▶ _About this task_
In the records below, begin at the line that has "而实现1：N的协议可靠性。" and stop after the line that has "时间延迟及主从时间差，并利用该时间差调整本地时间，使从设"; quote those lines verbatim and nothing more.

▶ _Entries supplied_
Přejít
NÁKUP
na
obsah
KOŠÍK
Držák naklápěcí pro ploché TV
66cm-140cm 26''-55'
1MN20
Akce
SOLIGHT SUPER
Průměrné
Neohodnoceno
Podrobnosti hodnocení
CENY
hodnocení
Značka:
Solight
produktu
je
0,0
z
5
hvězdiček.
* * *
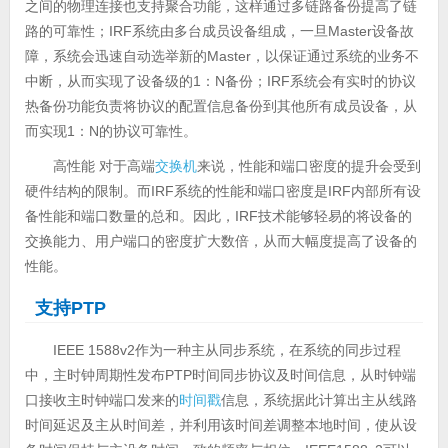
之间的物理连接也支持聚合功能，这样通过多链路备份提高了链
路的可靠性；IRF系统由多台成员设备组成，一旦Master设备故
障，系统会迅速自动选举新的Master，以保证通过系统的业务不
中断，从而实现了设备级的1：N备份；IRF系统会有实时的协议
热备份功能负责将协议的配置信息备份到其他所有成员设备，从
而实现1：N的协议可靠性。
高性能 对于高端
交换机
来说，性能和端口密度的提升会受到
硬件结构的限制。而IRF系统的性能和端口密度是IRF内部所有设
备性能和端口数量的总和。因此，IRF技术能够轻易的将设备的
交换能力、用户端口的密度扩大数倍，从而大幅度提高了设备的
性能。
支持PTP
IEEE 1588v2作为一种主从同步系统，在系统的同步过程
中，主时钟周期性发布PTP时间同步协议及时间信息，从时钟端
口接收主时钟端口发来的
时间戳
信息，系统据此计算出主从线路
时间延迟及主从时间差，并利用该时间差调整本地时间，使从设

▶ _Task response_
而实现1：N的协议可靠性。
高性能 对于高端
交换机
来说，性能和端口密度的提升会受到
硬件结构的限制。而IRF系统的性能和端口密度是IRF内部所有设
备性能和端口数量的总和。因此，IRF技术能够轻易的将设备的
交换能力、用户端口的密度扩大数倍，从而大幅度提高了设备的
性能。
支持PTP
IEEE 1588v2作为一种主从同步系统，在系统的同步过程
中，主时钟周期性发布PTP时间同步协议及时间信息，从时钟端
口接收主时钟端口发来的
时间戳
信息，系统据此计算出主从线路
时间延迟及主从时间差，并利用该时间差调整本地时间，使从设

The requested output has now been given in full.